Problem sets are be problem-oriented group homework assignments. The purpose is to drill basic concepts taught in class and acquire routine in elementary computations and problem solving. There will be five problem sets distributed throughout the semester. You are strongly encouraged to work regularly on problem sets, since they help you to understand the material covered in class. You should work out one solution for your group. All group members are equally responsible for the work and will receive the same score. The exact form, deadline, and other instructions are given in the respective class outline or in the problem set itself. In most cases problems should be downloaded from instructor's web page.

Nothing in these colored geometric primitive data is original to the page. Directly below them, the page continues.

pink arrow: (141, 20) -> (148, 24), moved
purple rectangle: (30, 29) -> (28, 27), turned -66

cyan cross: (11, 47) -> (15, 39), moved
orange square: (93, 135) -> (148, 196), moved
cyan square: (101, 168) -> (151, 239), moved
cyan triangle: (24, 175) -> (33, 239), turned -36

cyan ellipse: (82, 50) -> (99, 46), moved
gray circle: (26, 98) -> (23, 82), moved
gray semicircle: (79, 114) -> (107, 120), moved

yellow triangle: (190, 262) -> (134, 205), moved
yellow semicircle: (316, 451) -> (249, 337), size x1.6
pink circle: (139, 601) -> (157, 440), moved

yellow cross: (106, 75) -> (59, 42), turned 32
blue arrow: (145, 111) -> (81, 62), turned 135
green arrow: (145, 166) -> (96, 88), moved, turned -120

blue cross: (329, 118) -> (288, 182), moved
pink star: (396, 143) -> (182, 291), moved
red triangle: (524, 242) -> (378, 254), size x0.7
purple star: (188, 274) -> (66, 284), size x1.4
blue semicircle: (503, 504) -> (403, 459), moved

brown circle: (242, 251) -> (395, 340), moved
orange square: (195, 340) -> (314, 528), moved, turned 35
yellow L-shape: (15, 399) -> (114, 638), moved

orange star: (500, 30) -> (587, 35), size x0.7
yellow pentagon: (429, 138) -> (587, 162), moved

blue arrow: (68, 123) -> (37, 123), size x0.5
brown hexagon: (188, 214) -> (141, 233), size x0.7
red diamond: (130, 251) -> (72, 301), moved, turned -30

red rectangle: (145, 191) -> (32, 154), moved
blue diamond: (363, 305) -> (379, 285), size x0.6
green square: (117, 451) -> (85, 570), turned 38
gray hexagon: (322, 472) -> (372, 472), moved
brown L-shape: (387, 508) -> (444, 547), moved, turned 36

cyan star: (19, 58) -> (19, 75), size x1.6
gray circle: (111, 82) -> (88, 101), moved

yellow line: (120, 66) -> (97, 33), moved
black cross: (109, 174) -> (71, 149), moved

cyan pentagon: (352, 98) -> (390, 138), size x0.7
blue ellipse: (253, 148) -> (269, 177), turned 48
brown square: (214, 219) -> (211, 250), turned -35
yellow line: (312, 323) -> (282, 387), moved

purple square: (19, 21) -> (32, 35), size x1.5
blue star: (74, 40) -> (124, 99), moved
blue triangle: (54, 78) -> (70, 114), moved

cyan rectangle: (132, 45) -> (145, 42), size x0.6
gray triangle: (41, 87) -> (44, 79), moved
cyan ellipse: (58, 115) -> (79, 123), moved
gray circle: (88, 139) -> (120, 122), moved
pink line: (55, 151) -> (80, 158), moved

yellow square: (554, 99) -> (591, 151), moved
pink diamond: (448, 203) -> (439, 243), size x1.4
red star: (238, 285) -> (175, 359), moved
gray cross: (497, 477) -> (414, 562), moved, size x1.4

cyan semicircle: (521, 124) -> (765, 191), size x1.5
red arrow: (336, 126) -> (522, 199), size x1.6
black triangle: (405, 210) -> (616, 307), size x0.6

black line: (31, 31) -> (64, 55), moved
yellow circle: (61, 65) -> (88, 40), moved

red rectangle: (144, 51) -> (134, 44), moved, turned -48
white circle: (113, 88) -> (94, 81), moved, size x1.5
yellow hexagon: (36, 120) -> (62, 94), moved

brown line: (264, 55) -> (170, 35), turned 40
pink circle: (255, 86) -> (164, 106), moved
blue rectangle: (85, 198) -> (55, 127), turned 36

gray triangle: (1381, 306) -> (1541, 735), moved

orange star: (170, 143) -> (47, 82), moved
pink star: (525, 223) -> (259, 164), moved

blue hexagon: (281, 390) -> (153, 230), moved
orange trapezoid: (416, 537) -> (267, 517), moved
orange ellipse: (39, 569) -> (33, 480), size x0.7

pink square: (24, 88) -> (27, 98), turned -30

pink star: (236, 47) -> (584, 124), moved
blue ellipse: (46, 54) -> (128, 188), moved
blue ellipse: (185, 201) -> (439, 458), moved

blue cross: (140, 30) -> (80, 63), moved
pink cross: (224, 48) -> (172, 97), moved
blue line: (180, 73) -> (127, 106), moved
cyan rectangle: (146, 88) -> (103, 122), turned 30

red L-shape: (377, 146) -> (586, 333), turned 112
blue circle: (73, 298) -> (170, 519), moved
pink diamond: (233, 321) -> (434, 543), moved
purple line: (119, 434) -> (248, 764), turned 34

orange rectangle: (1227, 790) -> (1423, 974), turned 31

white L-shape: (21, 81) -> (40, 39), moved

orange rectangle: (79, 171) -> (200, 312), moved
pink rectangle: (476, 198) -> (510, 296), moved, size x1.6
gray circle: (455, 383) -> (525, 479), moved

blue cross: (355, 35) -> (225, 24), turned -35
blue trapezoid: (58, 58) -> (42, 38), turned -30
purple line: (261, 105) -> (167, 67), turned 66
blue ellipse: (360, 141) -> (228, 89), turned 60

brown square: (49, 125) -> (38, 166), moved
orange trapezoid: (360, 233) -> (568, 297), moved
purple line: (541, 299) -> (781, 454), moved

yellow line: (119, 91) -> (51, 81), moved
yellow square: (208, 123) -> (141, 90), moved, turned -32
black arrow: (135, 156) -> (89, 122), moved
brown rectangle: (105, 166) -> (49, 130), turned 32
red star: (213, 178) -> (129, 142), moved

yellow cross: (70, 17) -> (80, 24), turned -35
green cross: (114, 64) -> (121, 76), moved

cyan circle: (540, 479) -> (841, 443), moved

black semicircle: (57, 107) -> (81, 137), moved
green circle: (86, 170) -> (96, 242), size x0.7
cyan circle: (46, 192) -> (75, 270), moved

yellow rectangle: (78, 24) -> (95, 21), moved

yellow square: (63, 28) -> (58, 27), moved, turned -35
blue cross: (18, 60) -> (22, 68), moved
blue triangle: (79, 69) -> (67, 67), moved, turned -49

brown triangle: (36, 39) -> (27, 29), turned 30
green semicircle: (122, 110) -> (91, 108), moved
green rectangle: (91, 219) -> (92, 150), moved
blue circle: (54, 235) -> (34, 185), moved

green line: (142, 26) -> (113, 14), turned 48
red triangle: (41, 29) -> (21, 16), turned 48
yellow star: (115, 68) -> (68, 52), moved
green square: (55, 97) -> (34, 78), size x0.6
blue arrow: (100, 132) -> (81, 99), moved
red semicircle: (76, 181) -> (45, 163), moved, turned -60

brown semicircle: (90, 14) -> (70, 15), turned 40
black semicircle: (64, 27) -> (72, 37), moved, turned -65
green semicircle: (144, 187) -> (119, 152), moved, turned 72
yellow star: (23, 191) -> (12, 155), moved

"Group problems" are non-graded group homework assignments. They must be handed in before the deadline, however they are not graded. They are a crucial part of the learning process. For late or missed group problems I will subtract 10 points from your score. In such case the obligation to work out and hand in the group problems is automatically transferred to the next class. The penalty is cumulative, i.e. you keep receiving the penalty each class until you finally hand in your work.

I may use some case studies to illustrate the practical use of the material we cover at class. The analysis and write-ups are to be done in groups. I will copy the cases and distribute them to groups. Cases will be discussed in class on the date they are due. Classes based on case discussion are interactive and input from students is critical. You must come prepared to discuss the case. Groups will present their analyses to the rest of class on a voluntary basis. If there will be no volunteers I will call randomly the group, so each group should be ready to present the case. Not only the content but also the format and professional level of the presentation will be evaluated. A well-prepared presentation with valuable input presented in a professional manner will be rewarded when grading the write-ups. On the other hand, not being prepared to present the case will lower your grade. Either the whole group or the group representative(s) may present the case.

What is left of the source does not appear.